## About this task
Whatever follows the line containing "Software (54, 1142)" in the listing below should be printed exactly, along with that line itself.
___ Task inputs
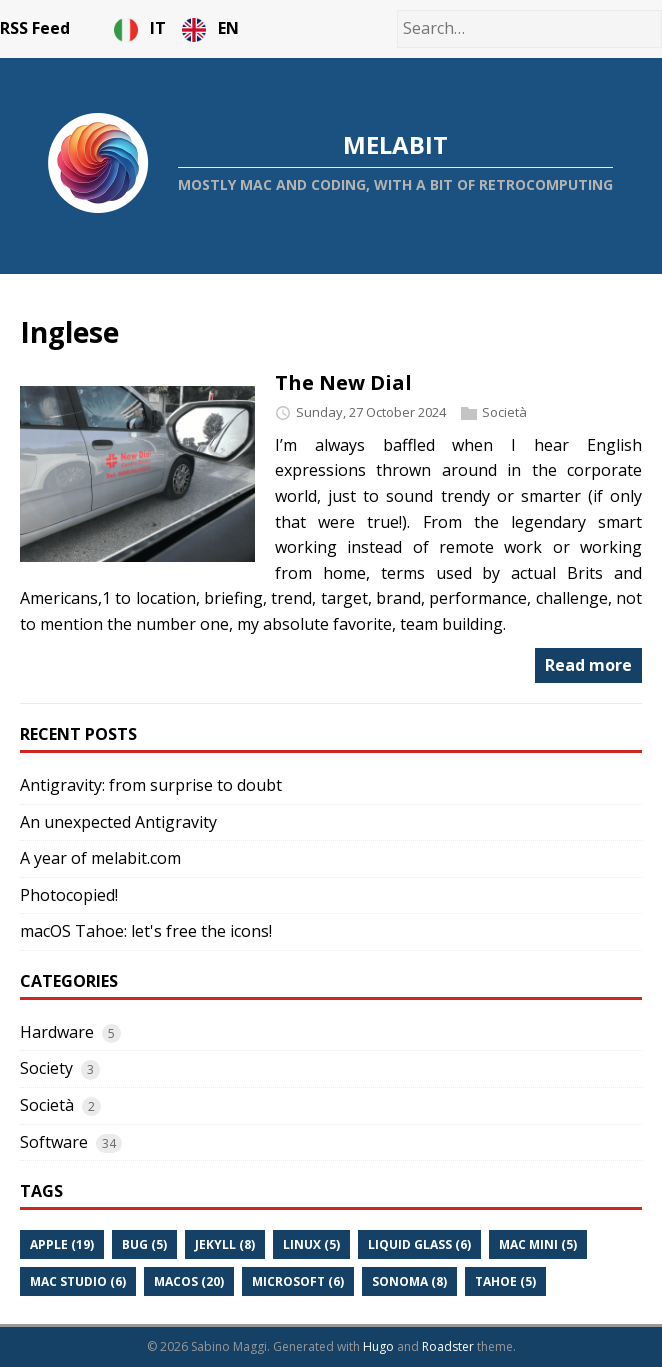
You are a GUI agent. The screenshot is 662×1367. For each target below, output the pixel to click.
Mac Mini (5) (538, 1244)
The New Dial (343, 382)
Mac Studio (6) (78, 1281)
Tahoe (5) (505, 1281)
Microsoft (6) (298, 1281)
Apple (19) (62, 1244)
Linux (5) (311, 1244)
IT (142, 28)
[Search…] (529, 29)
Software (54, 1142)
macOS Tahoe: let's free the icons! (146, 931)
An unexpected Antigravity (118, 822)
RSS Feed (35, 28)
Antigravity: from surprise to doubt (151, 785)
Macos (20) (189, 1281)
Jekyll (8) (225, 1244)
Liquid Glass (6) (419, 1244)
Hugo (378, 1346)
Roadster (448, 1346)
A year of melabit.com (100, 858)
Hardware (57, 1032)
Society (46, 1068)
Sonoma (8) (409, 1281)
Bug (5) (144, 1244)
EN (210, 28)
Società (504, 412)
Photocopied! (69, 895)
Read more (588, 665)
______
## Response for this exercise
Software (54, 1142)
macOS Tahoe: let's free the icons! (146, 931)
An unexpected Antigravity (118, 822)
RSS Feed (35, 28)
Antigravity: from surprise to doubt (151, 785)
Macos (20) (189, 1281)
Jekyll (8) (225, 1244)
Liquid Glass (6) (419, 1244)
Hugo (378, 1346)
Roadster (448, 1346)
A year of melabit.com (100, 858)
Hardware (57, 1032)
Society (46, 1068)
Sonoma (8) (409, 1281)
Bug (5) (144, 1244)
EN (210, 28)
Società (504, 412)
Photocopied! (69, 895)
Read more (588, 665)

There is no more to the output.